The required result is an exact copy of every line from the one with "8 (904) 215-66-30" through the last line below, with the pictures left out.

[RECORDS SHOWN — start]

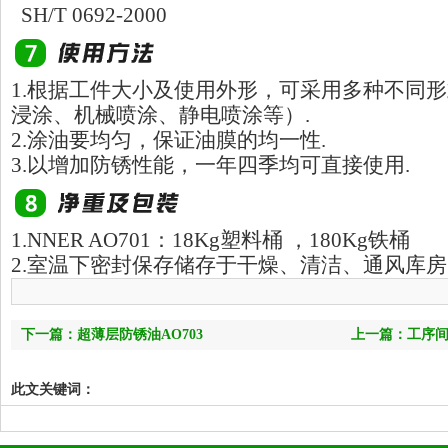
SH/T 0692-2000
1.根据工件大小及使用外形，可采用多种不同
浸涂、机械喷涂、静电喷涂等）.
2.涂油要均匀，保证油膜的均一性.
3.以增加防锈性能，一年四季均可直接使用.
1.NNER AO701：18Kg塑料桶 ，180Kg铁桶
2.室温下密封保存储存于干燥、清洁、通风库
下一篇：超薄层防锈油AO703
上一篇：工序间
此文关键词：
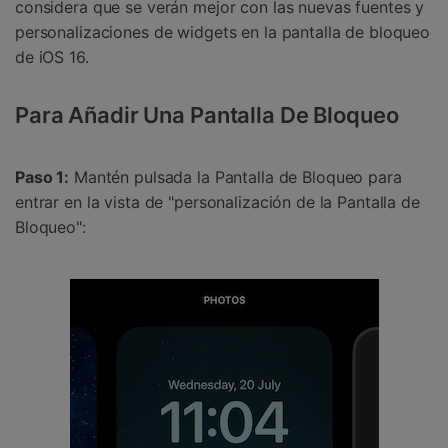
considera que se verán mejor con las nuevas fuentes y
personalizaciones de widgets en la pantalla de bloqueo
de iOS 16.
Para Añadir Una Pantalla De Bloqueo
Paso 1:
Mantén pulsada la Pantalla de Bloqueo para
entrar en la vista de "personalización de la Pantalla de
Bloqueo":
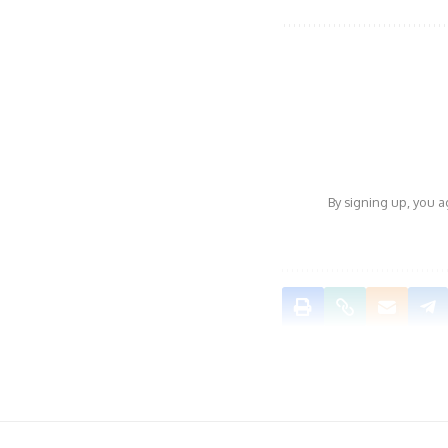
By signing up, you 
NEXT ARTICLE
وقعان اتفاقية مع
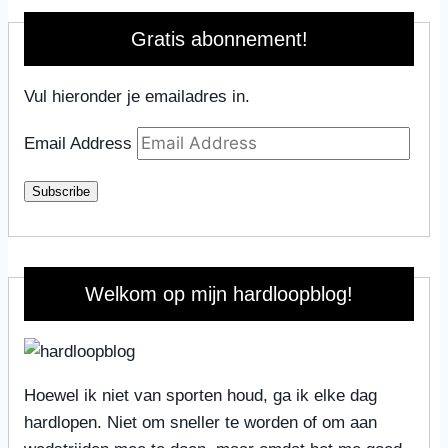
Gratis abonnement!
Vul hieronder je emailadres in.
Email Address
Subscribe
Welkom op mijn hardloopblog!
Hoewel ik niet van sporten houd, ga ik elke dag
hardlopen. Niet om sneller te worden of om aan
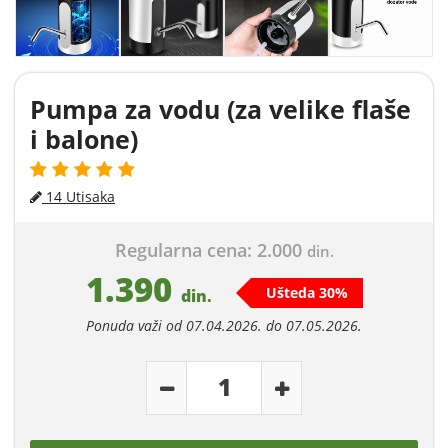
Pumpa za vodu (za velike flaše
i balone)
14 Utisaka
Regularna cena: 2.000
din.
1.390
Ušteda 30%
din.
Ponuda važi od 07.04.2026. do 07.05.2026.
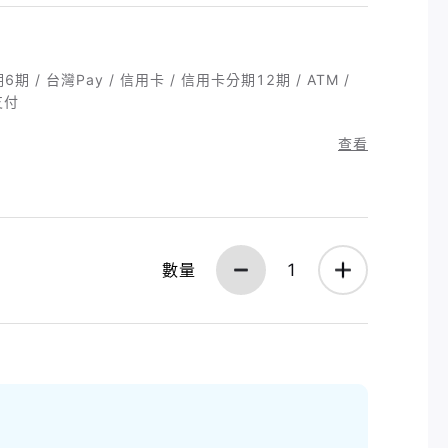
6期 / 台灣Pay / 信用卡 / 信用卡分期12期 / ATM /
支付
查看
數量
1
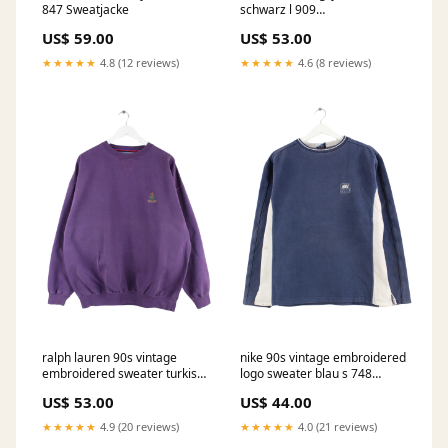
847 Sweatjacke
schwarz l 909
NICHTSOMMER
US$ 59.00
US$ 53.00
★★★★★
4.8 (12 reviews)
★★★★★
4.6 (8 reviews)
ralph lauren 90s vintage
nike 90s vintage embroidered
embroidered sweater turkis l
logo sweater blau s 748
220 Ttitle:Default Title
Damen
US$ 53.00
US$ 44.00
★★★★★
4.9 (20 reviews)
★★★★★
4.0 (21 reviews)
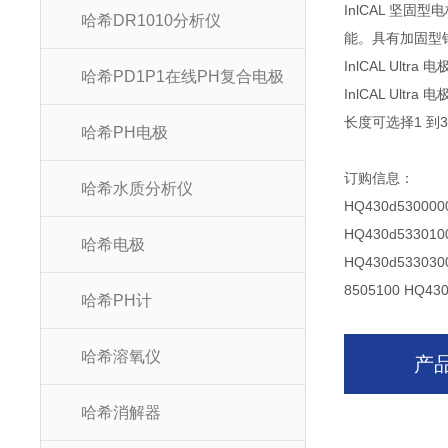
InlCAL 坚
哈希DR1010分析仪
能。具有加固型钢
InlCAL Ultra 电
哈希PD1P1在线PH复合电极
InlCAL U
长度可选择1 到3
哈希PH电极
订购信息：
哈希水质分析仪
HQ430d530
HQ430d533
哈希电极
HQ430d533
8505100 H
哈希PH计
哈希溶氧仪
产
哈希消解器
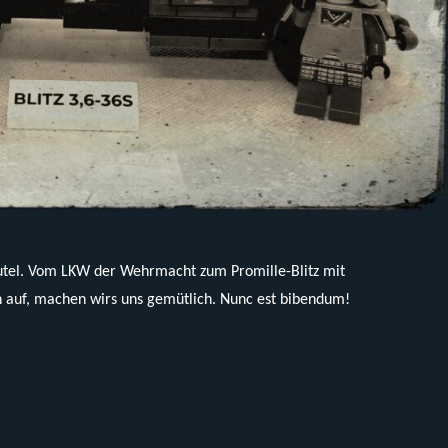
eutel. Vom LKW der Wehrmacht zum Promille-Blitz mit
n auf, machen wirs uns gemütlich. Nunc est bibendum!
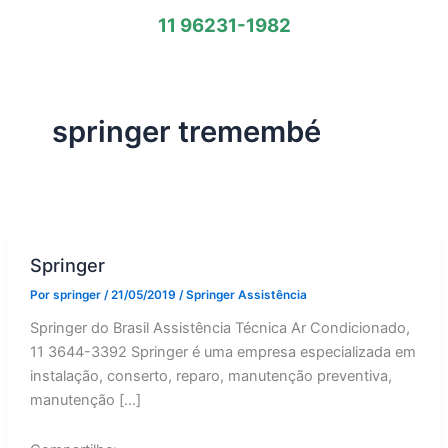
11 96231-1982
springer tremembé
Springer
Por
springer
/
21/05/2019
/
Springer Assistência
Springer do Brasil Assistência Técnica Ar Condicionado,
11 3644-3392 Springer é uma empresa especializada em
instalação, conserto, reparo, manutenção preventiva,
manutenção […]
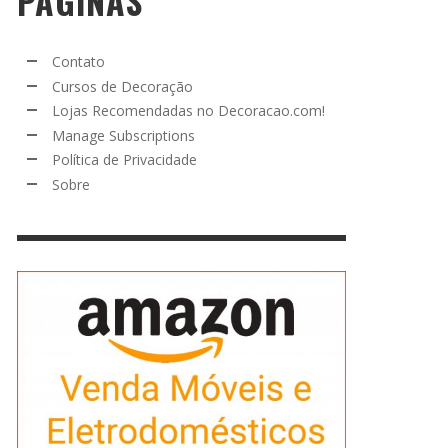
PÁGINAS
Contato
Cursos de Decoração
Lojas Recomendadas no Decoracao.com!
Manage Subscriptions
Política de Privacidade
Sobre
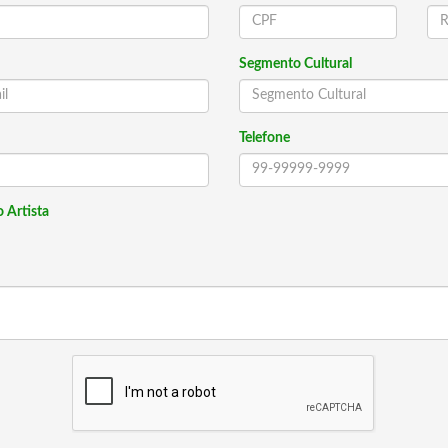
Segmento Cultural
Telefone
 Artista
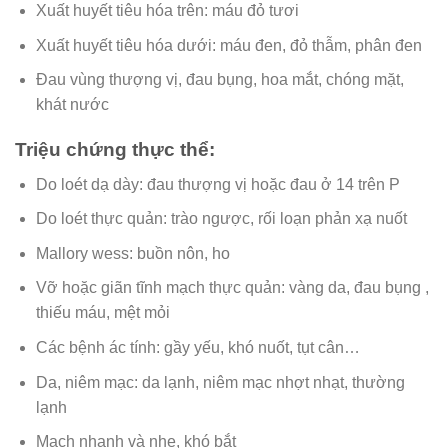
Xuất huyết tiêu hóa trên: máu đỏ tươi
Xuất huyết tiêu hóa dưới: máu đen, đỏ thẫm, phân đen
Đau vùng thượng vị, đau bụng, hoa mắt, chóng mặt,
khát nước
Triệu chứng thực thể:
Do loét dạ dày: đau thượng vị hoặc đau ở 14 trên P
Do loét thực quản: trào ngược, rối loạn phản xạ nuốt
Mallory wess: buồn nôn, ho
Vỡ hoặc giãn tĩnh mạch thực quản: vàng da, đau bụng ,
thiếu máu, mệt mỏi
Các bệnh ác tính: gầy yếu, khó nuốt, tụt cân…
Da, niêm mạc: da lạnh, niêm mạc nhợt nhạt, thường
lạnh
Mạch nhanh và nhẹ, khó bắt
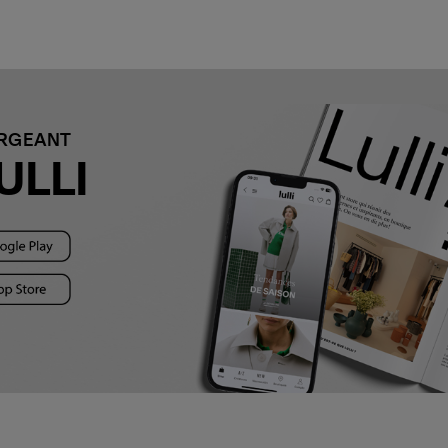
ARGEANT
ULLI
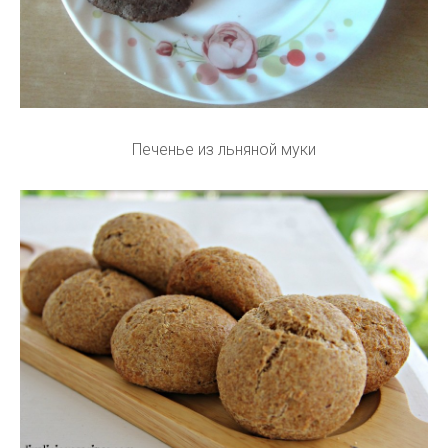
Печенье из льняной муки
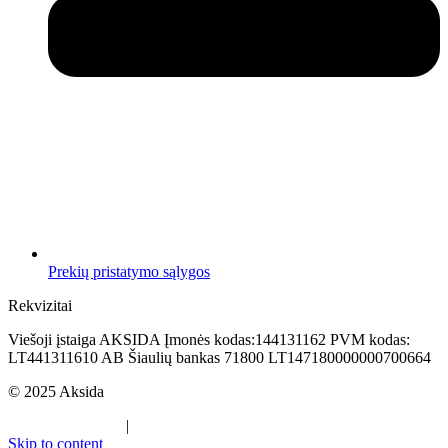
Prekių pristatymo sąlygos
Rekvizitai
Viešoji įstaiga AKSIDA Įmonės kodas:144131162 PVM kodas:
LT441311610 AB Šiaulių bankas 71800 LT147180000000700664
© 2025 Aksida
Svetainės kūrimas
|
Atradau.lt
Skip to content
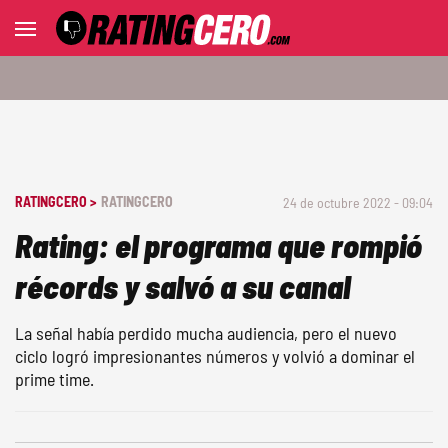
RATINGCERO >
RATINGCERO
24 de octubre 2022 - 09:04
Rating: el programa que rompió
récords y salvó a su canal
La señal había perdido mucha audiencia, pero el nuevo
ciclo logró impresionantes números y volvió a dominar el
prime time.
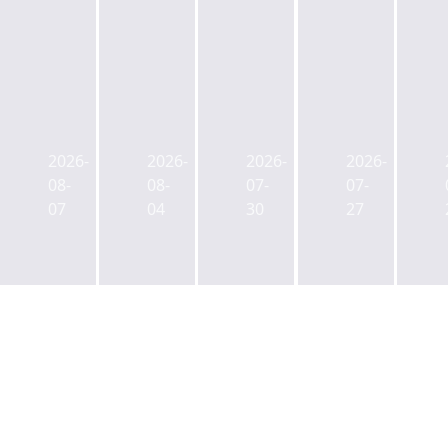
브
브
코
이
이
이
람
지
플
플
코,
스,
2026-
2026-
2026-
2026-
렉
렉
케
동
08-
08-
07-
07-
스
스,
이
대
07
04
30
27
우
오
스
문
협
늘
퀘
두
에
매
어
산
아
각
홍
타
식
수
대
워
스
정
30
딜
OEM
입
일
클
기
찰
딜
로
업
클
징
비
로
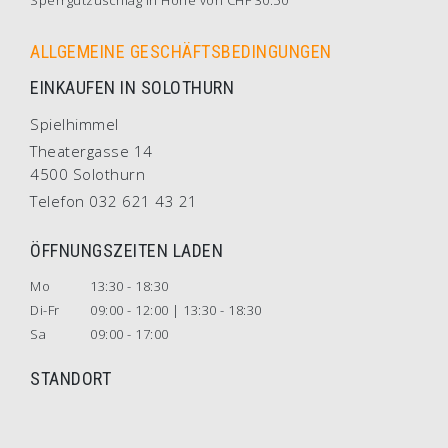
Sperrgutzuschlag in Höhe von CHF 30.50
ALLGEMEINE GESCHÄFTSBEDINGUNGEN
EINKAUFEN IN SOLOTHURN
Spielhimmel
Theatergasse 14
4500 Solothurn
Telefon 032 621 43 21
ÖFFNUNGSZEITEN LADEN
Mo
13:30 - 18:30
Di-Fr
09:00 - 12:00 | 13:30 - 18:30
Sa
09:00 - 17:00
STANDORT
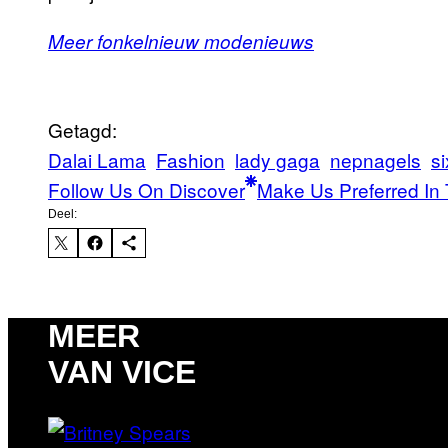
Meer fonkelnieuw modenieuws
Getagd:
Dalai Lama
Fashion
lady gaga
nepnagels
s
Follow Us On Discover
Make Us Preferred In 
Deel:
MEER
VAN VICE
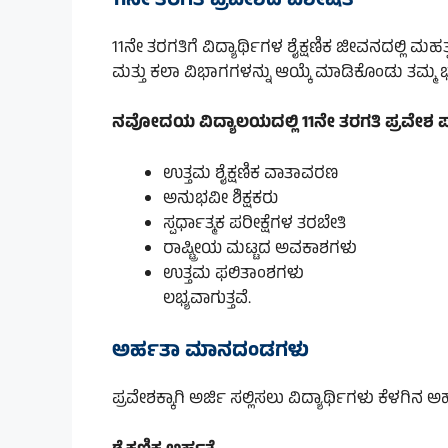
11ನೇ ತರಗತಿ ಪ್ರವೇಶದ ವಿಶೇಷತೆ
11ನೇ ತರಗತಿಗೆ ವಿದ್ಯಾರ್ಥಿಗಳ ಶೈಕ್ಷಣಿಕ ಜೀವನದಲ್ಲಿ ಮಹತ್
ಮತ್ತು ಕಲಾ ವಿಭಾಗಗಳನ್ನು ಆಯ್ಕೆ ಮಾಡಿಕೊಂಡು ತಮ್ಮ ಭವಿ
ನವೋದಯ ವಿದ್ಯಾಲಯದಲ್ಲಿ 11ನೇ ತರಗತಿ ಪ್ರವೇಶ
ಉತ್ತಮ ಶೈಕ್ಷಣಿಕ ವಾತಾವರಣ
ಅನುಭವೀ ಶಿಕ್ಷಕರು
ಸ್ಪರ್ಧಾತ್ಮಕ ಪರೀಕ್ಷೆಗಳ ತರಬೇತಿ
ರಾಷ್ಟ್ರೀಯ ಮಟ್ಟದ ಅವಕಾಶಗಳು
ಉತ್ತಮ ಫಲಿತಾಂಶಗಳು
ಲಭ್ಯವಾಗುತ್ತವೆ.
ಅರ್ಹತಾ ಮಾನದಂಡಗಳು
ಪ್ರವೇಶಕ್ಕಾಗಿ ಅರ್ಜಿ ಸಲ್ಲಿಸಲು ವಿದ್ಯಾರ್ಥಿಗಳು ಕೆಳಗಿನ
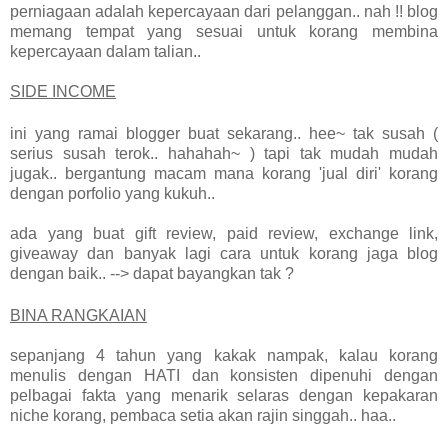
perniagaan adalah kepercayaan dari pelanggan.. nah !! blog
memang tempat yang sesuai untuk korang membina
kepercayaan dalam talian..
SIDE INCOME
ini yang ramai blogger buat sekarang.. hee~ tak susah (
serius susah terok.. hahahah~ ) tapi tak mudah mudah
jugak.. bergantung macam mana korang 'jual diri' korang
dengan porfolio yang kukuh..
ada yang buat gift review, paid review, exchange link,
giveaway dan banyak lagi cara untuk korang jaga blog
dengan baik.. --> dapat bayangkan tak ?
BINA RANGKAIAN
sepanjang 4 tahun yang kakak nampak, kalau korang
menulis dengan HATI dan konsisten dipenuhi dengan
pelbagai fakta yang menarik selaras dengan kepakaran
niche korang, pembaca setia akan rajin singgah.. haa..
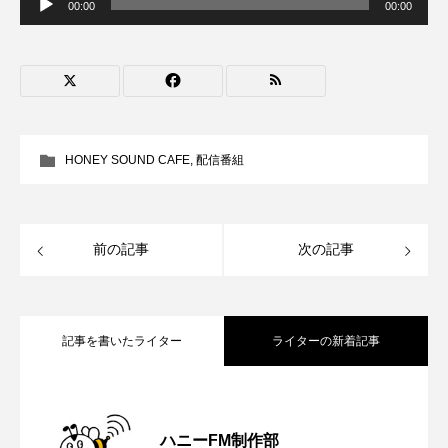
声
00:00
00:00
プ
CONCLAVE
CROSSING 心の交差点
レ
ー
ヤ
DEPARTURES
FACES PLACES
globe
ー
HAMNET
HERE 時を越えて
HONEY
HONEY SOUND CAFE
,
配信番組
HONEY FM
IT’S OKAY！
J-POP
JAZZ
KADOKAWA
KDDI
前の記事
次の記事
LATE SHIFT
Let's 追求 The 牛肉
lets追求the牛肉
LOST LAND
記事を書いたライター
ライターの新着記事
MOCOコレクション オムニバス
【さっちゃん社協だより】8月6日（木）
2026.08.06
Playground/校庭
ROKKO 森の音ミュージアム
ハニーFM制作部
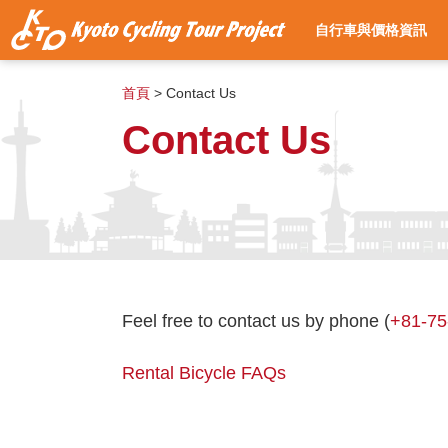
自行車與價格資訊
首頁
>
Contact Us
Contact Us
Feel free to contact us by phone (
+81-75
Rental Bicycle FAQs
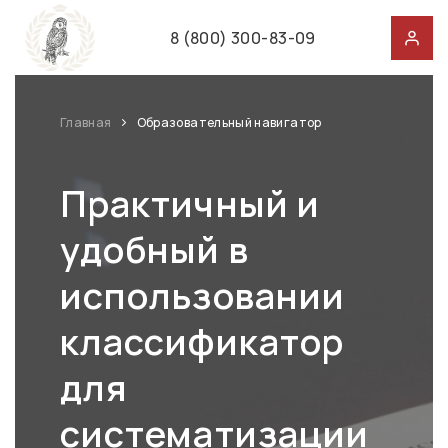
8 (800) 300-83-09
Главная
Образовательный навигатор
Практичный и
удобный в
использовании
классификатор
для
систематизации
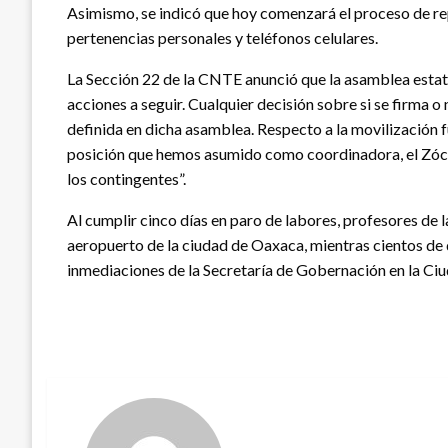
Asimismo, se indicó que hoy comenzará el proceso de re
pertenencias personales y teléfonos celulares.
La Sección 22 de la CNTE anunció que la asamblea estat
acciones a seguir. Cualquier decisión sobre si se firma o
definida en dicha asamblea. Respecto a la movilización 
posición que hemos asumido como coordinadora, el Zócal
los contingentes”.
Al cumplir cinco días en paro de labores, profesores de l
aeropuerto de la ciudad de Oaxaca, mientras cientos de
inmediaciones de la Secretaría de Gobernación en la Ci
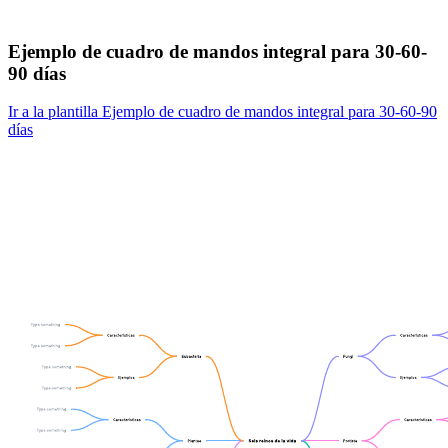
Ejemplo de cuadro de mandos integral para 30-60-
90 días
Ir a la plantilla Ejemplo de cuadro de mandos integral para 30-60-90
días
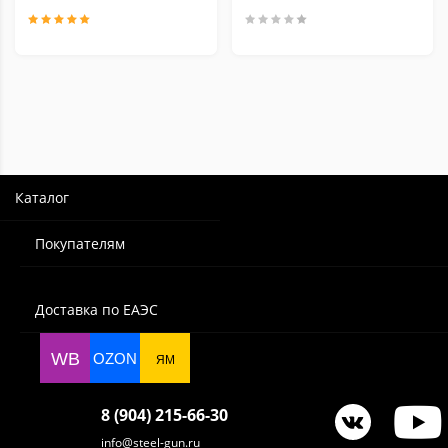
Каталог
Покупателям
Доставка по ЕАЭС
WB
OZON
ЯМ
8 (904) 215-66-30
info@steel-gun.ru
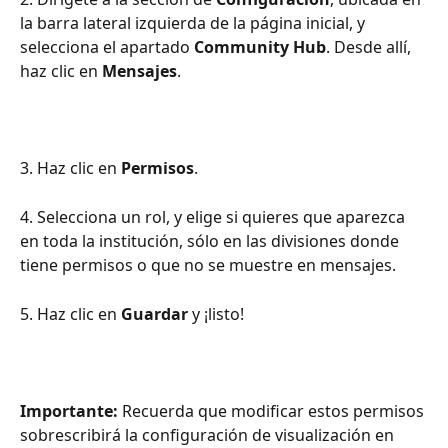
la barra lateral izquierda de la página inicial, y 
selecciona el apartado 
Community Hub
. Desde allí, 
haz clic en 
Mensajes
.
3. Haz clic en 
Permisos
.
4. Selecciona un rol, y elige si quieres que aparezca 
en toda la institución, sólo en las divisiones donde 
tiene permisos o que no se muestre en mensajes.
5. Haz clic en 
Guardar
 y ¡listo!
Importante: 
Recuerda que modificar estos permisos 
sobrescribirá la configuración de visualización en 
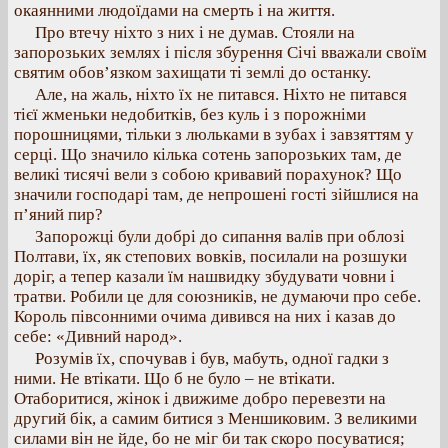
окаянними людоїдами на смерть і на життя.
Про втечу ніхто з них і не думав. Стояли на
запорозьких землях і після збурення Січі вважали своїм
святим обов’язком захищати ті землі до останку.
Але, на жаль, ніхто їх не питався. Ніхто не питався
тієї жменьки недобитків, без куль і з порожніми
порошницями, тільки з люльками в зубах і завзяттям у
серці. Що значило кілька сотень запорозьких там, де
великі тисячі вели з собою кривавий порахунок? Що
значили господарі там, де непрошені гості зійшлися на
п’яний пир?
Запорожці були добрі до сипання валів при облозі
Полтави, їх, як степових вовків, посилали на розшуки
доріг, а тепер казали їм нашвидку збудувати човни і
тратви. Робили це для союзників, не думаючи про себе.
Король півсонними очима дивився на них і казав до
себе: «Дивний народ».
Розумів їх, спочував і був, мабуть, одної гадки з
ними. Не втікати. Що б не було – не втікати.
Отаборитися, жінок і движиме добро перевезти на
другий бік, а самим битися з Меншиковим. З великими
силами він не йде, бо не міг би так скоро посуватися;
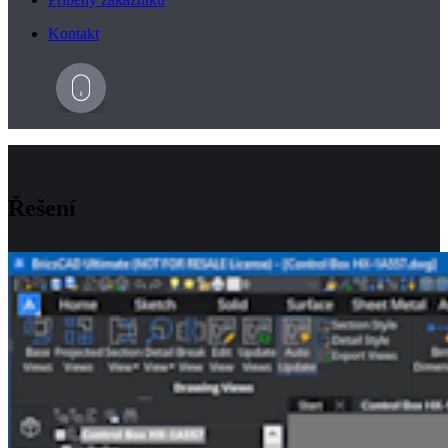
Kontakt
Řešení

[RECORDS SHOWN — finish]

SOLUTION BELOW.
8 (904) 215-66-30
info@steel-gun.ru
la barra lateral izquierda de la página inicial, y 
selecciona el apartado 
Community Hub
. Desde allí, 
haz clic en 
Mensajes
.
3. Haz clic en 
Permisos
.
4. Selecciona un rol, y elige si quieres que aparezca 
en toda la institución, sólo en las divisiones donde 
tiene permisos o que no se muestre en mensajes.
5. Haz clic en 
Guardar
 y ¡listo!
Importante: 
Recuerda que modificar estos permisos 
sobrescribirá la configuración de visualización en 
окаянними людоїдами на смерть і на життя.
Про втечу ніхто з них і не думав. Стояли на
запорозьких землях і після збурення Січі вважали своїм
святим обов’язком захищати ті землі до останку.
Але, на жаль, ніхто їх не питався. Ніхто не питався
тієї жменьки недобитків, без куль і з порожніми
порошницями, тільки з люльками в зубах і завзяттям у
серці. Що значило кілька сотень запорозьких там, де
великі тисячі вели з собою кривавий порахунок? Що
значили господарі там, де непрошені гості зійшлися на
п’яний пир?
Запорожці були добрі до сипання валів при облозі
Полтави, їх, як степових вовків, посилали на розшуки
доріг, а тепер казали їм нашвидку збудувати човни і
тратви. Робили це для союзників, не думаючи про себе.
Король півсонними очима дивився на них і казав до
себе: «Дивний народ».
Розумів їх, спочував і був, мабуть, одної гадки з
ними. Не втікати. Що б не було – не втікати.
Отаборитися, жінок і движиме добро перевезти на
другий бік, а самим битися з Меншиковим. З великими
силами він не йде, бо не міг би так скоро посуватися;
Kontakt
Řešení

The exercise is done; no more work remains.